(Given records begins)
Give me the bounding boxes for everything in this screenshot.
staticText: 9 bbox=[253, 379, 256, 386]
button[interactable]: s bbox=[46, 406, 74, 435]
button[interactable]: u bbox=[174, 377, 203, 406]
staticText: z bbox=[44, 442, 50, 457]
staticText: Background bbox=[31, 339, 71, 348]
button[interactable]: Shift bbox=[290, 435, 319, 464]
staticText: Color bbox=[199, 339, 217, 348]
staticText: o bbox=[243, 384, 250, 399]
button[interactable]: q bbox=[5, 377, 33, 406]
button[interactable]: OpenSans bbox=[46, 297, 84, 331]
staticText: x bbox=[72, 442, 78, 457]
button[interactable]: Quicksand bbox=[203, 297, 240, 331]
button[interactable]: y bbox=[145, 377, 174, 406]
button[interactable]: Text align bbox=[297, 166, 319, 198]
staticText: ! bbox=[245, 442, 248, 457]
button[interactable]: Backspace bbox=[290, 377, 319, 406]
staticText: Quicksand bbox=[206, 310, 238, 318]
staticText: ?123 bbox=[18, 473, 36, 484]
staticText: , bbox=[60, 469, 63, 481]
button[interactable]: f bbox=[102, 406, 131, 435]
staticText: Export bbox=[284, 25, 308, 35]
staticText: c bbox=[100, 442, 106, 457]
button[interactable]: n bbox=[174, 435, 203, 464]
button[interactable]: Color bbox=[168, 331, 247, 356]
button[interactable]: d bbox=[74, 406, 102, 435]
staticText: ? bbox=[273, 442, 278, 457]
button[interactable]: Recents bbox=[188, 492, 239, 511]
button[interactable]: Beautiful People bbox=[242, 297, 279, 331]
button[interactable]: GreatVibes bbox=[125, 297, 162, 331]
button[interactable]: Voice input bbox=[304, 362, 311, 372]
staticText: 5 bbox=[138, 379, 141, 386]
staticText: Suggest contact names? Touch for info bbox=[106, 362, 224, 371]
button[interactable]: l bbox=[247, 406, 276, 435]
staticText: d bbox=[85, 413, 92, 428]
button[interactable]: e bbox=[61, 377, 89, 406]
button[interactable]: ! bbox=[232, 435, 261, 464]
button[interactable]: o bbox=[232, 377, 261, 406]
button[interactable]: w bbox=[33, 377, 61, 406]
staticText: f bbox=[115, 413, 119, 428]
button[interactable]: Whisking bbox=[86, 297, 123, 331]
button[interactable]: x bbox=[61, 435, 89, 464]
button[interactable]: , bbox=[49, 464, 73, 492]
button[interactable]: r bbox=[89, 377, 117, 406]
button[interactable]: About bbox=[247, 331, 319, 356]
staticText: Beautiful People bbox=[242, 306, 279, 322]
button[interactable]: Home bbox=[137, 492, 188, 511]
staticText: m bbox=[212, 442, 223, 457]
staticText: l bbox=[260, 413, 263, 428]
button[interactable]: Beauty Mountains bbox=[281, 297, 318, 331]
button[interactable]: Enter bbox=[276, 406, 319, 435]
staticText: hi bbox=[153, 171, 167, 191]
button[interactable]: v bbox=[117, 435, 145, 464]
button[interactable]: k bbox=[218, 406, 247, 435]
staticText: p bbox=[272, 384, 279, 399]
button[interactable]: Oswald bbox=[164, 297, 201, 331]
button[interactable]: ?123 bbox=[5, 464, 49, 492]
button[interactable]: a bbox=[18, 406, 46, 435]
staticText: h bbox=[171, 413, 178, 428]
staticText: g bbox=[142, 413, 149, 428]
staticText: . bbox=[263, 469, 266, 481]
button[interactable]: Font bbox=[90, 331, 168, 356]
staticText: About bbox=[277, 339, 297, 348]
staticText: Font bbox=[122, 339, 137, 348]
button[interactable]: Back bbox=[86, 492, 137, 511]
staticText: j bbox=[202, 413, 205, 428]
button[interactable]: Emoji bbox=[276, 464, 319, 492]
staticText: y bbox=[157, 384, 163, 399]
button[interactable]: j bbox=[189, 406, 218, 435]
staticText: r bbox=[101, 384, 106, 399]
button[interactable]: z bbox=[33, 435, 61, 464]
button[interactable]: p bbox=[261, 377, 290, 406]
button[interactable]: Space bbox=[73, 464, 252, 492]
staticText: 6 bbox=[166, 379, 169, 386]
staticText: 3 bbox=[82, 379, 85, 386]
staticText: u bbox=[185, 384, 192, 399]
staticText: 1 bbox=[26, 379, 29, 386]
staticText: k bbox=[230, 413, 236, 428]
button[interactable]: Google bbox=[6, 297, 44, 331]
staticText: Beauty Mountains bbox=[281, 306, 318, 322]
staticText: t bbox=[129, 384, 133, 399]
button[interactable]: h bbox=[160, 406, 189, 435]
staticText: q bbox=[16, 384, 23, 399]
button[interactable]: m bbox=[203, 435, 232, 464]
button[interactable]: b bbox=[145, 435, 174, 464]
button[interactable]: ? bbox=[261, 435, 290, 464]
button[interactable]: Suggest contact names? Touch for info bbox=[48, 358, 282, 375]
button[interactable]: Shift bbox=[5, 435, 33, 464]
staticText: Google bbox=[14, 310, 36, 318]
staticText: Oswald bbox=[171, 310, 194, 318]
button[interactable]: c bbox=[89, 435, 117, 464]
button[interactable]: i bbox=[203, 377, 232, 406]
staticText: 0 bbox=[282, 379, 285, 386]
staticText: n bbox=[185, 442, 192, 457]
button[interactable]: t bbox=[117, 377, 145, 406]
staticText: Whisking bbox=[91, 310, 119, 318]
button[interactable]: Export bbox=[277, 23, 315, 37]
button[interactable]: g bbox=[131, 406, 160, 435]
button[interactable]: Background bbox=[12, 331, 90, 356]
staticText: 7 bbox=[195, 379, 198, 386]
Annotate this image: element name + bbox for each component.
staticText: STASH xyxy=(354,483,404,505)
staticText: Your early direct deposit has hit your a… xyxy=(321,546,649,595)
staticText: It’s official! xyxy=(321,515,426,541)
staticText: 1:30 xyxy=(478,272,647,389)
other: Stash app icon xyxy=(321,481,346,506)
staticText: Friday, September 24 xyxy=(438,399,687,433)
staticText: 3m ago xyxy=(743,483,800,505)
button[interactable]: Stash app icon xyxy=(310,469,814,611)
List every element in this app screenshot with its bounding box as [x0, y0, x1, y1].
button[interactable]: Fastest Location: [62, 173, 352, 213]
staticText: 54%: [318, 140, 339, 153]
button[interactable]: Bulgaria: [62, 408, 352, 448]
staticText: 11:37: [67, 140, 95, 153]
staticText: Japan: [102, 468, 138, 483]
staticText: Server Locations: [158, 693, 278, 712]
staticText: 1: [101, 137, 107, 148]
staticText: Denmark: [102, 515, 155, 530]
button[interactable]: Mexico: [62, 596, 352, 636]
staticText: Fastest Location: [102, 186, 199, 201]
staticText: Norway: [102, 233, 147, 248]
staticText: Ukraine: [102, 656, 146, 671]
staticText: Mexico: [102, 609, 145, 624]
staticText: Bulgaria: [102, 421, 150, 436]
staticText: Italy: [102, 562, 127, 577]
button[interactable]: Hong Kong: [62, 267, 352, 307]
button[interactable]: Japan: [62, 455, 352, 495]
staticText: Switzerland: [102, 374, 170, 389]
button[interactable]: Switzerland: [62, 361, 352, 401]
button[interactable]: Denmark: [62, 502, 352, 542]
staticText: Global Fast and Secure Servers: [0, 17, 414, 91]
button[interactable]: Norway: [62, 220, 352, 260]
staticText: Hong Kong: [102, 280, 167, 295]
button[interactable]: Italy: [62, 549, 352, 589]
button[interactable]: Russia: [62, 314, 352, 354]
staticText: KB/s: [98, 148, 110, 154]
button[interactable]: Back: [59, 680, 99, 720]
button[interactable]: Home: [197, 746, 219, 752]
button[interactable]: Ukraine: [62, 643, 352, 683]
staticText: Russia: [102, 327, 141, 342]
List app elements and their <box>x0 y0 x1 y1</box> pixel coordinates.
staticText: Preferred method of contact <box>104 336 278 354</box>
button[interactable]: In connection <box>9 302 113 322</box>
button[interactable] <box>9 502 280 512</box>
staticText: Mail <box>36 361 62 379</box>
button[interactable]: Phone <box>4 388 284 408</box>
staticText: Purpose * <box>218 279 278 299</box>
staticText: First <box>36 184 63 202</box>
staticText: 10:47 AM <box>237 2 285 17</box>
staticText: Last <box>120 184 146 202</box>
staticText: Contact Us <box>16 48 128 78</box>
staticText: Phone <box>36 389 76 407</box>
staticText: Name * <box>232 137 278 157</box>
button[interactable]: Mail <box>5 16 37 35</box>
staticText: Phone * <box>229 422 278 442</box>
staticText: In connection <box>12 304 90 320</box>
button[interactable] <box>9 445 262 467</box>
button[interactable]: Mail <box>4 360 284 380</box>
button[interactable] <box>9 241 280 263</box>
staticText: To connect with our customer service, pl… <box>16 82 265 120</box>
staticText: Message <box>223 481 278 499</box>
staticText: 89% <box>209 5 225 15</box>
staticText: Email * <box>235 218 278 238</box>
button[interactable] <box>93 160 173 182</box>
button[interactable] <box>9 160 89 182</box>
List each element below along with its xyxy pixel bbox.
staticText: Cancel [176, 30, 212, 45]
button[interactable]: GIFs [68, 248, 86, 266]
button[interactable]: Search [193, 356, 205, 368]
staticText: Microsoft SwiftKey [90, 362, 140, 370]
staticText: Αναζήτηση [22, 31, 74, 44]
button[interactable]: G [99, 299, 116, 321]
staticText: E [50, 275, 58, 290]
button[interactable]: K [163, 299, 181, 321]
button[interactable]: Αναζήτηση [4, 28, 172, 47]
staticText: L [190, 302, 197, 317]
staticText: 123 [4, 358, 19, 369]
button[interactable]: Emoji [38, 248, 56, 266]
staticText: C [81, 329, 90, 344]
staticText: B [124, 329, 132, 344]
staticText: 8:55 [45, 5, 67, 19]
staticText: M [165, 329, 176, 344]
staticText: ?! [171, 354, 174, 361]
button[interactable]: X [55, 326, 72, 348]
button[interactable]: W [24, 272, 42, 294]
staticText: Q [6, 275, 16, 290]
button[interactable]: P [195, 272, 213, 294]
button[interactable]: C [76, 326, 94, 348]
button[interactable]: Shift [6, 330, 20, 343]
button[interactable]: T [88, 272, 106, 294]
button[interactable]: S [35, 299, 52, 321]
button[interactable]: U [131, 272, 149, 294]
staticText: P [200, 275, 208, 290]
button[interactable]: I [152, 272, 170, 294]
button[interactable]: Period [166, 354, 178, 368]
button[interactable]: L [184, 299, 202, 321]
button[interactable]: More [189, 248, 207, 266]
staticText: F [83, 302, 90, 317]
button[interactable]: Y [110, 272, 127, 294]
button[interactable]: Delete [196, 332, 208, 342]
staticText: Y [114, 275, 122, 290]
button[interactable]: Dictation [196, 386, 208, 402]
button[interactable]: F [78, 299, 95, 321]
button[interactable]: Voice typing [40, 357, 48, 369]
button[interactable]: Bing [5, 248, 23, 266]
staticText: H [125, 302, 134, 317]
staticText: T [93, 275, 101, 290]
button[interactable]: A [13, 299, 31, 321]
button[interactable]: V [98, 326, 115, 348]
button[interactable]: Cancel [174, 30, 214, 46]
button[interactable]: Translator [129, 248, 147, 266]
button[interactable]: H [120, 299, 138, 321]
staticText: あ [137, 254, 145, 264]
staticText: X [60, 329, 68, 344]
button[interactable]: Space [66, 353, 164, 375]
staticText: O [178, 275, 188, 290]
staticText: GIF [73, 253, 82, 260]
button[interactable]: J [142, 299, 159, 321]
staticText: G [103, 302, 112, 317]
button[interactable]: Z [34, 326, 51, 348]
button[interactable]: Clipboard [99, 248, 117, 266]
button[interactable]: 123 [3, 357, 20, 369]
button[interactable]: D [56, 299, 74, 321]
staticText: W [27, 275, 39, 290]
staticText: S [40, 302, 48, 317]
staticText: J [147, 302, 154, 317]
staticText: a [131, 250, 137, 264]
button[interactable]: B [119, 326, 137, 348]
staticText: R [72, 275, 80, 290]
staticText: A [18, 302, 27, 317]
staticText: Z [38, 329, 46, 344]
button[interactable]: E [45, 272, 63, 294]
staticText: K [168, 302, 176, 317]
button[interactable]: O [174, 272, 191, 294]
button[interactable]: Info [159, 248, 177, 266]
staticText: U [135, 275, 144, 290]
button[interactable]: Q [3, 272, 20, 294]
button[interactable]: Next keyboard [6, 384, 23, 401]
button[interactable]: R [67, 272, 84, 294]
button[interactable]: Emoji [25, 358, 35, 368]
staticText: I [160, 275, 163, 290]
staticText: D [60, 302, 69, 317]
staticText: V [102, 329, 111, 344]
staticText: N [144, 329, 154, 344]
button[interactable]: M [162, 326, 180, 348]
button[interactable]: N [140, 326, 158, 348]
(Given records ends)
**Instructions for the task**
Please go over the data above and copy each line with "Russia" in it.

**Solution for this problem**
button[interactable]: Russia: [62, 314, 352, 354]
staticText: Russia: [102, 327, 141, 342]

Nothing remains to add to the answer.